“One death is a tragedy. A million deaths is just a statistic,” said Joseph Stalin — and he knew what he was talking about.
These words came to my mind as I followed the news coverage and commentary about the death on 27 January 2008 of Suharto, the former Indonesian military leader, and the second President of Indonesia, who was in office from 1967 to 1998.
Many western and globalised media reports touched on Suharto regime’s alleged mass-scale corruption, and the dizzy heights that crony capitalism reached under his watch.
But few talked about the genocide of unarmed, innocent civilians that took place in the years that brought him to power, 1965-67. Another blood bath took place in 1975 when Indonesian forces invaded and took over East Timor. Even those that touched on the subject used varying estimates of how many perished.
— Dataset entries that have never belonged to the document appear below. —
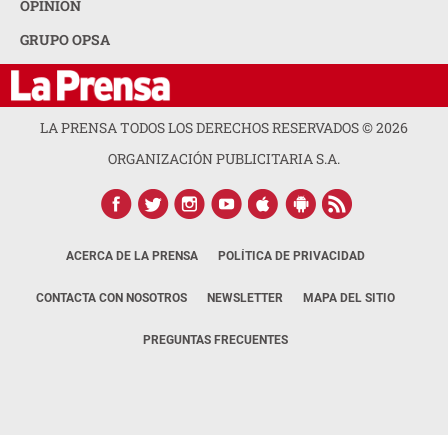
OPINION
GRUPO OPSA
LA PRENSA TODOS LOS DERECHOS RESERVADOS ©
2026
ORGANIZACIÓN PUBLICITARIA S.A.
ACERCA DE LA PRENSA
POLÍTICA DE PRIVACIDAD
CONTACTA CON NOSOTROS
NEWSLETTER
MAPA DEL SITIO
PREGUNTAS FRECUENTES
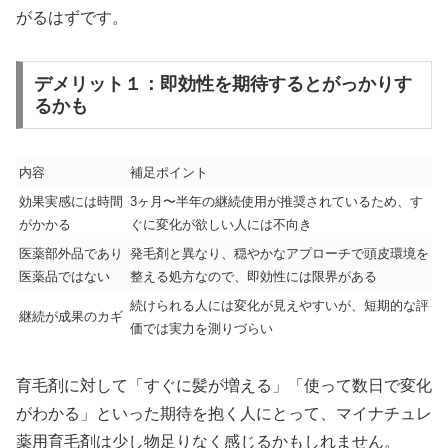
がるはずです。
デメリット１：即効性を期待するとがっかりす
るかも
内容
補足ポイント
効果実感には時間
3ヶ月〜半年の継続使用が推奨されているため、す
がかかる
ぐに変化が欲しい人には不向き
医薬部外品であり
発毛剤と異なり、穏やかなアプローチで頭皮環境を
医薬品ではない
整える処方なので、即効性には限界がある
続けられる人には変化が見えやすいが、短期的な評
継続が成果のカギ
価では実力を測りづらい
育毛剤に対して「すぐに髪が増える」「使って数日で変化
がわかる」といった期待を抱く人にとって、マイナチュレ
薬用育毛剤は少し物足りなく感じるかもしれません。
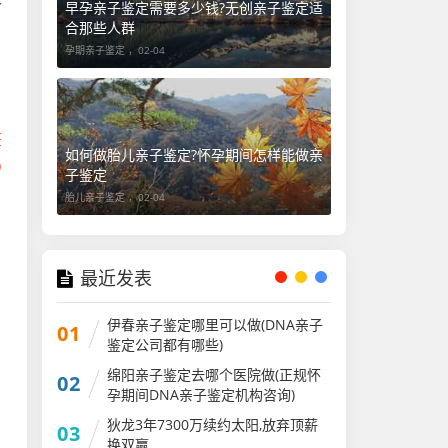
早孕亲子鉴定需要多少钱?无创亲子鉴定适
合那些人群
孕期亲子鉴定 ，
02-04
鉴
如何做胎儿亲子鉴定?怀孕期间怎样能做亲
D
子鉴定
胎儿亲子鉴定 ，
02-04
、
最近发表
伊春亲子鉴定哪里可以做(DNA亲子
01
鉴定公司都有哪些)
绵阳亲子鉴定去哪个医院做(正规怀
02
孕期间DNA亲子鉴定机构咨询)
狄龙3年7300万续约太阳,放弃顶薪
03
换双赢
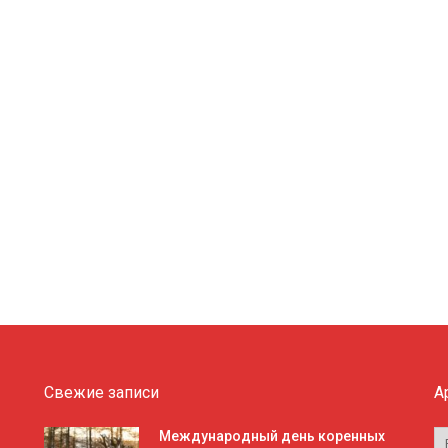
Свежие записи
А
А
Международный день коренных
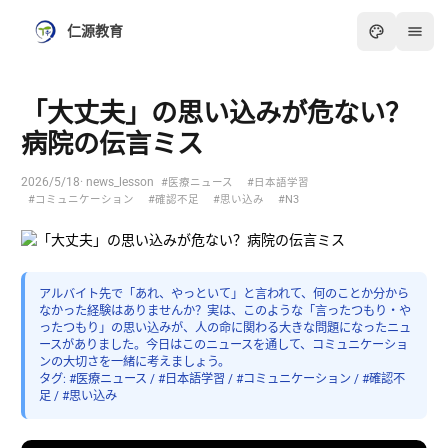
仁源教育
「大丈夫」の思い込みが危ない？
病院の伝言ミス
2026/5/18
· news_lesson
#医療ニュース
#日本語学習
#コミュニケーション
#確認不足
#思い込み
#N3
アルバイト先で「あれ、やっといて」と言われて、何のことか分から
なかった経験はありませんか？実は、このような「言ったつもり・や
ったつもり」の思い込みが、人の命に関わる大きな問題になったニュ
ースがありました。今日はこのニュースを通して、コミュニケーショ
ンの大切さを一緒に考えましょう。
タグ: #医療ニュース / #日本語学習 / #コミュニケーション / #確認不
足 / #思い込み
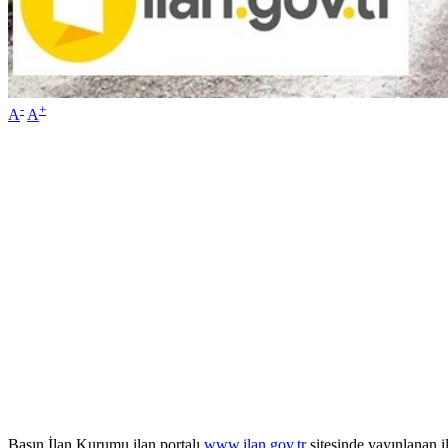
-
+
A
A
Basın İlan Kurumu ilan portalı
www.ilan.gov.tr
sitesinde yayınlanan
The Guardian (UK) obituary estimated the number killed in 1965-67 to be around 600,000. Others, such as BBC News, placed it at half a million, noting that “the bloodshed which accompanied his rise to power, after a mysterious coup attempt in 1965 which he blamed on Indonesia’s then-powerful Communist Party, was on a scale matched only in Cambodia in this region”.
In all probability, no one really knows the real number of Indonesians were slaughtered as the army – cheered by anti-communist west – cracked down on members and supporters of the Communist Party of Indonesia, at that time a legal political party. Genocidists don’t like to keep detailed records.
The New York Times, a long-standing cheer-leader of the ‘smiling general’, acknowledged that Suharto’s 32-year-long dictatorship was ‘one of the most brutal and corrupt of the 20th century’.
NYT added: “His rule was not without accomplishment; he led Indonesia to stability and nurtured economic growth. But these successes were ultimately overshadowed by pervasive and large-scale corruption; repressive, militarized rule; and a convulsion of mass bloodletting when he seized power in the late 1960s that took at least 500,000 lives.”
On the whole, however, the mainstream media has been far more preoccupied with the (admittedly important) issue of how much Suharto and family stole than how many people were killed extra-judicially during his regime.
In that respect, things haven’t changed all that much since Suharto was driven out of power by mass protests. American economist and media analyst Edward S Herman, who co-authored Manufacturing Consent with Noam Chomsky, wrote a commentary nearly 10 years ago titled Good and Bad Genocide: Double standards in coverage of Suharto and Pol Pot.
His opening para:
“Coverage of the fall of Suharto reveals with startling clarity the ideological biases and propaganda role of the mainstream media. Suharto was a ruthless dictator, a grand larcenist and a mass killer with as many victims as Cambodia’s Pol Pot. But he served U.S. economic and geopolitical interests, was helped into power by Washington, and his dictatorial rule was warmly supported for 32 years by the U.S. economic and political establishment. The U.S. was still training the most repressive elements of Indonesia’s security forces as Suharto’s rule was collapsing in 1998, and the Clinton administration had established especially close relations with the dictator (“our kind of guy,” according to a senior administration official quoted in the New York Times, 10/31/95).”
Suharto’s demise reminded me of a powerful short documentary I saw a few years ago. Titled Mass Grave Indonesia, it was directed by courageous young Indonesian journalist Lexy Junior Rambadeta (photos below).
He works as a freelance TV journalist for international news agencies, and is a key member of the Jakarta-based media collective Off-Stream. It was started Off Stream in 2001 by journalists, filmmakers, photographers and multimedia artists “who have strong commitments and creativities on catering, promoting, covering, documenting and producing multiculturalism documentary video/film, photography and multimedia products”.
OffStream lists as its mission: To give a voice to “survivors of horror”; To tear down walls of “silence”; and To denounce “injustice” and “barbarism”.
One of their first productions was Mass Grave Indonesia, whose synopsis reads:
“Approximate between from 500 000 to 3 million of people in Indonesia have been killed by Soeharto’s regimes and buried somewhere in the wood distributed. A full and frank account of what happened in the reburial of 26 victims of horror in the 1965 mass killings. This documentary film weaves its story against the tide by presenting evidence of cruelties sponsored by the military in two regions of Central Java.”
I have just tracked down the 19-minute film on YouTube, presented in two parts:
Mass Grave – Indonesia: Part 1 of 2
Mass Grave – Indonesia: Part 2 of 2
This is no western film, filmed by visiting foreign journalists who might be accused of having one agenda or another. This is a film made by Indonesia’s own journalists who found their voice and freedom after the Suharto regime ended in 1998.
I have emailed Lexy this week asking how this film – and agitation by many human rights and democracy activists – have helped bring about belated justice to his own people. I await his reply, which will be published when received.